Automatic Detection: Monitors resource limits, error rates, and system failures
Multiple Severity Levels: Fatal, Critical, Warning, and Error
Alert Deduplication: Prevents duplicate alerts within a time window
Rate Limiting: Configurable limits to prevent alert storms
Retry Logic: Automatic retries with exponential backoff

See the Alerting Guide for detailed configuration and usage.

Prometheus & Grafana Integration

Podtrace exposes runtime metrics for Kubernetes pods using a built-in Prometheus endpoint.

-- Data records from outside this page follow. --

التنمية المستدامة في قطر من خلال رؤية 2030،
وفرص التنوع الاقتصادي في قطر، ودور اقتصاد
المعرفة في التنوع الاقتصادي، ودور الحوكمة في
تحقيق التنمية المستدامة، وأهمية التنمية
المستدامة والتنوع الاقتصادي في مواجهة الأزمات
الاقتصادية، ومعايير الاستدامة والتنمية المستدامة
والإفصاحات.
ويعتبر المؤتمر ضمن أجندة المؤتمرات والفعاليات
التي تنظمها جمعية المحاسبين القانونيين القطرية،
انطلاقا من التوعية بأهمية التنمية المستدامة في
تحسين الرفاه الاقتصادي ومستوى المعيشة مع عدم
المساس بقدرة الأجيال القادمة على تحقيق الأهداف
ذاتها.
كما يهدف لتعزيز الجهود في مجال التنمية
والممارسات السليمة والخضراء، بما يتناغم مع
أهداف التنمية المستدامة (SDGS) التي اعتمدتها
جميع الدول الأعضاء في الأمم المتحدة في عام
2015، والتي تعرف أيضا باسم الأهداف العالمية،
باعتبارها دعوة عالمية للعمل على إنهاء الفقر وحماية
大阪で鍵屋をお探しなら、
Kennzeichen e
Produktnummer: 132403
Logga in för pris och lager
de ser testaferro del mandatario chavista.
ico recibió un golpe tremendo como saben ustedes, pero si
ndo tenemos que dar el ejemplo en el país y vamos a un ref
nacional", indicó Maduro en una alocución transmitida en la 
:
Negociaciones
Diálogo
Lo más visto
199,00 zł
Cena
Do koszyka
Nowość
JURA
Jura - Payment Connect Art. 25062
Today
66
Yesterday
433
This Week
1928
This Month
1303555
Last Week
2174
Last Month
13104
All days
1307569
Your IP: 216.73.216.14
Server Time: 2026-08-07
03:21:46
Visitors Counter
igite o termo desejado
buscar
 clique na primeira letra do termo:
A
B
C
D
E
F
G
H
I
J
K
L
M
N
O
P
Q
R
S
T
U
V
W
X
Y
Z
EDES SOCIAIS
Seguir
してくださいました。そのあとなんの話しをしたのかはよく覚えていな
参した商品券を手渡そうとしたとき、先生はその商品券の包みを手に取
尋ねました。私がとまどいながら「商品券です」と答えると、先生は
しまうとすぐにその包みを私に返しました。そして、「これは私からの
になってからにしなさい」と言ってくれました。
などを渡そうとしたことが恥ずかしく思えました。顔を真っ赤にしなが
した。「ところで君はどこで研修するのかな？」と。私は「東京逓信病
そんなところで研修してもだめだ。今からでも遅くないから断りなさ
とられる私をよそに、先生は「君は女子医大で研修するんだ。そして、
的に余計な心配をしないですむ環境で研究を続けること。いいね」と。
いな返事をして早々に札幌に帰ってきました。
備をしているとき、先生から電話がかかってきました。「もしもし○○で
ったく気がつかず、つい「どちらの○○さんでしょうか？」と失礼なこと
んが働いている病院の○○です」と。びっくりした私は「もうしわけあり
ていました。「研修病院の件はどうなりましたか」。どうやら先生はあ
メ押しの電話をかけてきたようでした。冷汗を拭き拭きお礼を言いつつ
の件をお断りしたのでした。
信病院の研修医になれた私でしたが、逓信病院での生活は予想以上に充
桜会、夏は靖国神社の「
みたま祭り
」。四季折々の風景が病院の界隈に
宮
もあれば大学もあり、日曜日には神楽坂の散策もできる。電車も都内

These metrics cover networking (TCP/UDP), DNS, CPU scheduling, file system operations, memory events, and HTTP tracing, all labeled per process and event type.

Running:

./bin/podtrace -n production my-pod --metrics

launches an HTTP server accessible at:

http://localhost:3000/metrics

Prometheus Scrape Configuration

In your Prometheus scrape job, set <PODTRACE_HOST> to the address of the pod or host running Podtrace.

scrape_configs:
  - job_name: 'Podtrace'
    static_configs:
      - targets: ['<PODTRACE_HOST>:3000']

Available Metrics

All metrics are exported per process and per event type:

Metric	Description
`podtrace_rtt_seconds`	Histogram of TCP RTTs
`podtrace_rtt_latest_seconds`	Most recent TCP RTT
`podtrace_latency_seconds`	Histogram of TCP send/receive latency
`podtrace_latency_latest_seconds`	Most recent TCP latency
`podtrace_dns_latency_seconds_gauge`	Latest DNS query latency
`podtrace_dns_latency_seconds_histogram`	Distribution of DNS query latencies
`podtrace_fs_latency_seconds_gauge`	Latest file system operation latency
`podtrace_fs_latency_seconds_histogram`	Distribution of file system operation latencies
`podtrace_network_bytes_total`	Total bytes transferred over network (TCP/UDP)
`podtrace_filesystem_bytes_total`	Total bytes transferred via filesystem ops
`podtrace_cpu_block_seconds_gauge`	Latest CPU block time
`podtrace_cpu_block_seconds_histogram`	Distribution of CPU block times
`podtrace_resource_limit_bytes`	Resource limit in bytes (CPU/Memory/I/O)
`podtrace_resource_usage_bytes`	Current resource usage in bytes
`podtrace_resource_utilization_percent`	Resource utilization percentage
`podtrace_resource_alert_level`	Resource alert level (0-3: none/warning/critical/emergency)
`podtrace_pool_acquires_total`	Total connection pool acquires
`podtrace_pool_releases_total`	Total connection pool releases
`podtrace_pool_exhausted_total`	Total pool exhaustion events
`podtrace_pool_wait_time_seconds`	Histogram of pool wait times
`podtrace_pool_connections`	Current number of connections in pool
`podtrace_pool_utilization`	Pool utilization percentage

Grafana Dashboard

A ready-to-use Grafana dashboard JSON is included in the repository at podtrace/internal/metricsexporter/dashboard/Podtrace-Dashboard.json

Steps to use:

Open Grafana and go to Dashboards → New → Import.
Paste the JSON or upload the .json file.
Select or your Prometheus datasource as the datasource.
Import. The dashboard will display per-process and per-event-type metrics for RTT, latency, DNS, FS, and CPU block time.